Our results show an increase in albumin excretion rate after acute tolvaptan treatment. In the post hoc analysis of the TEMPO 3:4 trial there was a tendency to increase in albuminuria in the initiation of the treatment [27]. However, after continuation of tolvaptan treatment, albuminuria decreased. The increase in albumin excretion rate may be due to an increase in urine flow per se or a temporary leak in the glomeruli.

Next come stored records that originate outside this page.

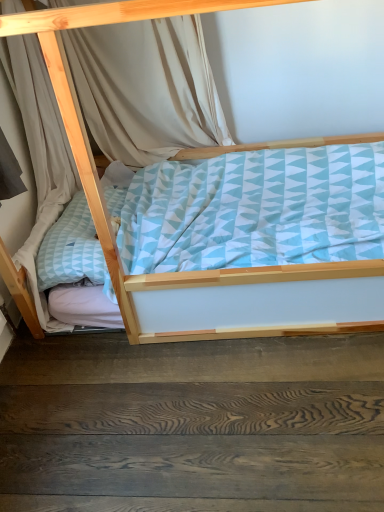 Question: Should I look upward or downward to see dark wood floor at lower center?

Choices:
 (A) down
 (B) up

Answer: (A)

Question: From a real-world perspective, is light blue fabric bed at center located beneath dark wood floor at lower center?

Choices:
 (A) no
 (B) yes

Answer: (A)

Question: Does light blue fabric bed at center appear on the right side of dark wood floor at lower center?

Choices:
 (A) yes
 (B) no

Answer: (A)

Question: Considering the relative sizes of light blue fabric bed at center and dark wood floor at lower center in the image provided, is light blue fabric bed at center bigger than dark wood floor at lower center?

Choices:
 (A) yes
 (B) no

Answer: (A)

Question: Is light blue fabric bed at center facing towards dark wood floor at lower center?

Choices:
 (A) yes
 (B) no

Answer: (A)

Question: Does light blue fabric bed at center have a lesser width compared to dark wood floor at lower center?

Choices:
 (A) no
 (B) yes

Answer: (A)

Question: Considering the relative positions of light blue fabric bed at center and dark wood floor at lower center in the image provided, is light blue fabric bed at center to the left of dark wood floor at lower center from the viewer's perspective?

Choices:
 (A) no
 (B) yes

Answer: (A)

Question: Does beige fabric curtain at upper left have a greater height compared to light blue fabric bed at center?

Choices:
 (A) yes
 (B) no

Answer: (B)

Question: Is beige fabric curtain at upper left positioned before light blue fabric bed at center?

Choices:
 (A) no
 (B) yes

Answer: (A)

Question: Is beige fabric curtain at upper left to the left of light blue fabric bed at center from the viewer's perspective?

Choices:
 (A) no
 (B) yes

Answer: (B)

Question: From the image's perspective, is beige fabric curtain at upper left under light blue fabric bed at center?

Choices:
 (A) no
 (B) yes

Answer: (A)

Question: Is light blue fabric bed at center located within beige fabric curtain at upper left?

Choices:
 (A) yes
 (B) no

Answer: (B)

Question: Is beige fabric curtain at upper left positioned far away from light blue fabric bed at center?

Choices:
 (A) yes
 (B) no

Answer: (B)

Question: From a real-world perspective, is dark wood floor at lower center located beneath light blue fabric bed at center?

Choices:
 (A) no
 (B) yes

Answer: (B) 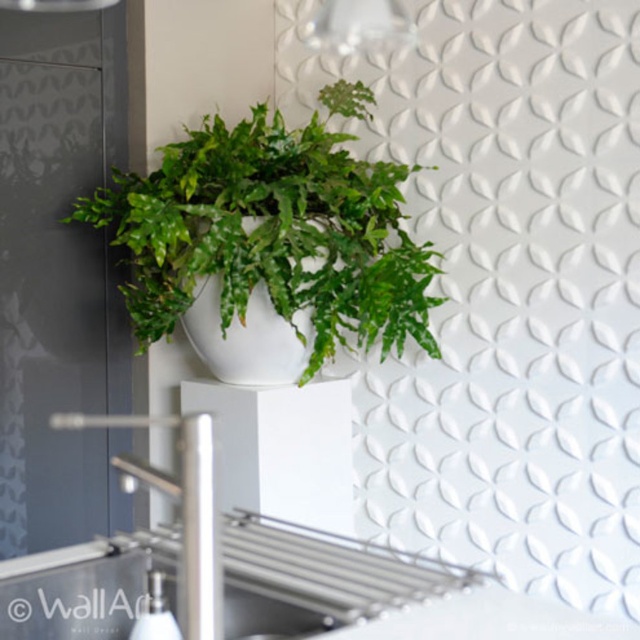 You are standing in a modern bathroom and see a white shelf with a plant. There is a point marked at coordinates (273,230). Which object is this point located on?

The point at coordinates (273,230) is located on the green matte plant at upper center.

You are a home decorator planning to place a new decorative item between the green matte plant at upper center and the silver metallic faucet at center. Which object should you place the item closer to if you want it to appear proportionally balanced with both?

Since the green matte plant at upper center is larger than the silver metallic faucet at center, you should place the new decorative item closer to the silver metallic faucet at center to achieve a balanced appearance. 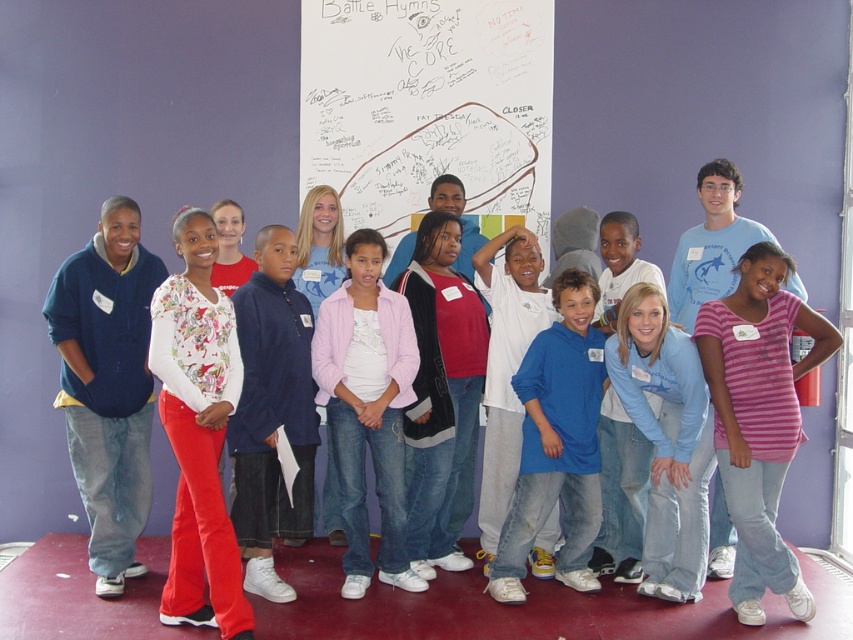 Is point (322, 17) more distant than point (550, 481)?

Yes.

Can you confirm if whiteboard at center is bigger than blue fleece jacket at center?

No, whiteboard at center is not bigger than blue fleece jacket at center.

Between point (399, 92) and point (566, 380), which one is positioned in front?

Point (566, 380)

Where is `whiteboard at center`? This screenshot has width=853, height=640. whiteboard at center is located at coordinates (428, 108).

Who is lower down, whiteboard at center or floral print blouse at center?

Positioned lower is floral print blouse at center.

The height and width of the screenshot is (640, 853). I want to click on whiteboard at center, so click(428, 108).

Is point (152, 316) in front of point (543, 332)?

Yes, point (152, 316) is in front of point (543, 332).

Does floral print blouse at center have a greater height compared to blue fleece jacket at center?

Indeed, floral print blouse at center has a greater height compared to blue fleece jacket at center.

Is point (200, 392) positioned behind point (549, 372)?

No, (200, 392) is closer to viewer.

You are a GUI agent. You are given a task and a screenshot of the screen. Output one action in this format:
    pyautogui.click(x=<x>, y=<y>)
    Task: Click on the floral print blouse at center
    
    Given the screenshot: What is the action you would take?
    pyautogui.click(x=198, y=432) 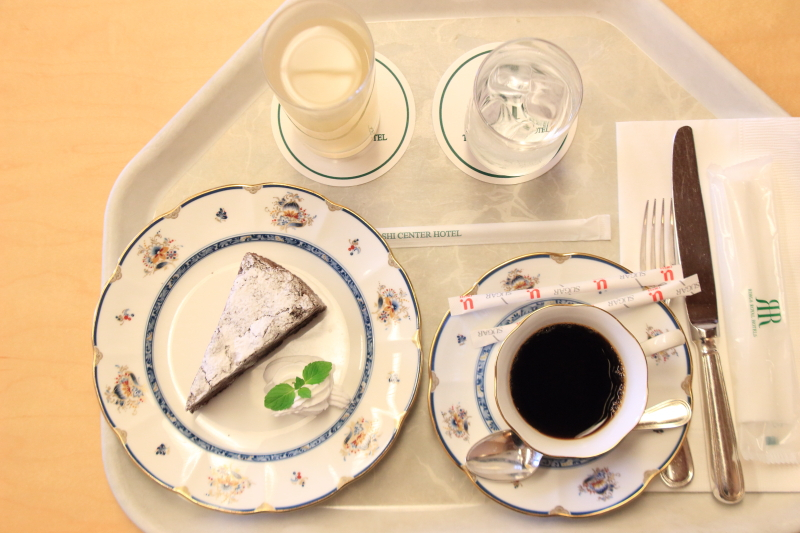 Image resolution: width=800 pixels, height=533 pixels. Find the location of `cafeteria tray`. cafeteria tray is located at coordinates (645, 61). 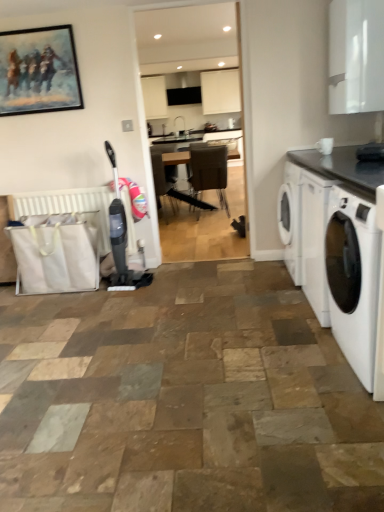 What is the approximate height of brown leather chair at center?

brown leather chair at center is 35.75 inches tall.

This screenshot has height=512, width=384. Find the location of `white fabric radiator at lower left`. white fabric radiator at lower left is located at coordinates (67, 206).

Where is `oil painting at upper left`? oil painting at upper left is located at coordinates (39, 71).

What do you see at coordinates (353, 278) in the screenshot?
I see `white glossy washing machine at right` at bounding box center [353, 278].

Image resolution: width=384 pixels, height=512 pixels. I want to click on brown leather chair at center, so (209, 170).

Find the location of `chair below the black granite countertop at right (from a real-world perspective)`. chair below the black granite countertop at right (from a real-world perspective) is located at coordinates (209, 170).

Is point (197, 165) less distant than point (309, 158)?

No, (197, 165) is behind (309, 158).

From the image's perspective, is brown leather chair at center above or below black granite countertop at right?

brown leather chair at center is situated higher than black granite countertop at right in the image.

In the scene shown: In terms of size, does brown leather chair at center appear bigger or smaller than black granite countertop at right?

brown leather chair at center is bigger than black granite countertop at right.

From a real-world perspective, relative to white fabric radiator at lower left, is white glossy washing machine at right vertically above or below?

white glossy washing machine at right is situated lower than white fabric radiator at lower left in the real world.

Is white glossy washing machine at right not inside white fabric radiator at lower left?

Absolutely, white glossy washing machine at right is external to white fabric radiator at lower left.

Can you see white glossy washing machine at right touching white fabric radiator at lower left?

No, white glossy washing machine at right is not touching white fabric radiator at lower left.

Is point (353, 153) farther from viewer compared to point (203, 173)?

No, it is in front of (203, 173).

Between black granite countertop at right and brown leather chair at center, which one has larger width?

With larger width is brown leather chair at center.

Is black granite countertop at right not inside brown leather chair at center?

Yes, black granite countertop at right is outside of brown leather chair at center.

Where is `countertop on the right of white fabric radiator at lower left`? The width and height of the screenshot is (384, 512). countertop on the right of white fabric radiator at lower left is located at coordinates (341, 166).

In the scene shown: Considering the sizes of objects white fabric radiator at lower left and black granite countertop at right in the image provided, who is taller, white fabric radiator at lower left or black granite countertop at right?

Standing taller between the two is white fabric radiator at lower left.

Which is in front, point (124, 202) or point (347, 175)?

Point (347, 175)

Is white fabric radiator at lower left turned away from black granite countertop at right?

No, white fabric radiator at lower left is not facing the opposite direction of black granite countertop at right.

Which is in front, point (40, 48) or point (333, 242)?

The point (333, 242) is closer.

Image resolution: width=384 pixels, height=512 pixels. In the image, there is a white glossy washing machine at right. In order to click on picture frame above it (from the image's perspective) in this screenshot , I will do `click(39, 71)`.

From a real-world perspective, is oil painting at upper left physically above white glossy washing machine at right?

Yes, from a real-world perspective, oil painting at upper left is over white glossy washing machine at right

The image size is (384, 512). I want to click on countertop to the right of white fabric radiator at lower left, so click(341, 166).

Is black granite countertop at right surrounding white fabric radiator at lower left?

No, white fabric radiator at lower left is located outside of black granite countertop at right.

Does point (306, 167) come farther from viewer compared to point (43, 193)?

That is False.

Is black granite countertop at right to the right of white fabric radiator at lower left from the viewer's perspective?

Correct, you'll find black granite countertop at right to the right of white fabric radiator at lower left.

How many degrees apart are the facing directions of white fabric radiator at lower left and brown leather chair at center?

179 degrees separate the facing orientations of white fabric radiator at lower left and brown leather chair at center.

From the image's perspective, which one is positioned higher, white fabric radiator at lower left or brown leather chair at center?

From the image's view, brown leather chair at center is above.

Where is `radiator in front of the brown leather chair at center`? Image resolution: width=384 pixels, height=512 pixels. radiator in front of the brown leather chair at center is located at coordinates (67, 206).

Between white fabric radiator at lower left and brown leather chair at center, which one has less height?

white fabric radiator at lower left is shorter.

The width and height of the screenshot is (384, 512). Find the location of `chair on the left of black granite countertop at right`. chair on the left of black granite countertop at right is located at coordinates (209, 170).

The width and height of the screenshot is (384, 512). In the image, there is a white glossy washing machine at right. In order to click on radiator above it (from the image's perspective) in this screenshot , I will do `click(67, 206)`.

Consider the image. Looking at the image, which one is located closer to white glossy washing machine at right, oil painting at upper left or brown leather chair at center?

oil painting at upper left is closer to white glossy washing machine at right.

From the picture: From the image, which object appears to be farther from black granite countertop at right, white fabric radiator at lower left or brown leather chair at center?

Based on the image, brown leather chair at center appears to be further to black granite countertop at right.

Estimate the real-world distances between objects in this image. Which object is closer to brown leather chair at center, white glossy washing machine at right or black granite countertop at right?

The object closer to brown leather chair at center is black granite countertop at right.

Looking at this image, which object lies nearer to the anchor point brown leather chair at center, white fabric radiator at lower left or oil painting at upper left?

white fabric radiator at lower left is positioned closer to the anchor brown leather chair at center.

Looking at the image, which one is located further to brown leather chair at center, black granite countertop at right or white fabric radiator at lower left?

Among the two, black granite countertop at right is located further to brown leather chair at center.

When comparing their distances from white fabric radiator at lower left, does oil painting at upper left or white glossy washing machine at right seem further?

Among the two, white glossy washing machine at right is located further to white fabric radiator at lower left.

Which object lies further to the anchor point oil painting at upper left, white fabric radiator at lower left or black granite countertop at right?

The object further to oil painting at upper left is black granite countertop at right.

Looking at this image, which object lies nearer to the anchor point black granite countertop at right, white glossy washing machine at right or white fabric radiator at lower left?

Among the two, white glossy washing machine at right is located nearer to black granite countertop at right.

You are a GUI agent. You are given a task and a screenshot of the screen. Output one action in this format:
    pyautogui.click(x=<x>, y=<y>)
    Task: Click on the picture frame positioned between black granite countertop at right and brown leather chair at center from near to far
    The height and width of the screenshot is (512, 384).
    Given the screenshot: What is the action you would take?
    pyautogui.click(x=39, y=71)

The height and width of the screenshot is (512, 384). What are the coordinates of `radiator positioned between oil painting at upper left and brown leather chair at center from near to far` in the screenshot? It's located at (67, 206).

Locate an element on the screen. The image size is (384, 512). washing machine located between black granite countertop at right and brown leather chair at center in the depth direction is located at coordinates (353, 278).

You are a GUI agent. You are given a task and a screenshot of the screen. Output one action in this format:
    pyautogui.click(x=<x>, y=<y>)
    Task: Click on the washing machine between oil painting at upper left and black granite countertop at right
    
    Given the screenshot: What is the action you would take?
    pyautogui.click(x=353, y=278)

The study design as a randomized, placebo-controlled, double-blinded, crossover is one of the major strengths of the present study. A proportion of the patients were treated with antihypertensives during the examination period, since complete withdrawal of antihypertensive treatment was not ethically justified. Since the medical treatment was identical during placebo and tolvaptan treatment, a possible difference due to use of antihypertensive therapy is expected to be minimal. We found satisfying inter- and intra-assay variation coefficient using 99-mTc-DTPA renography for estimating RPF and GFR.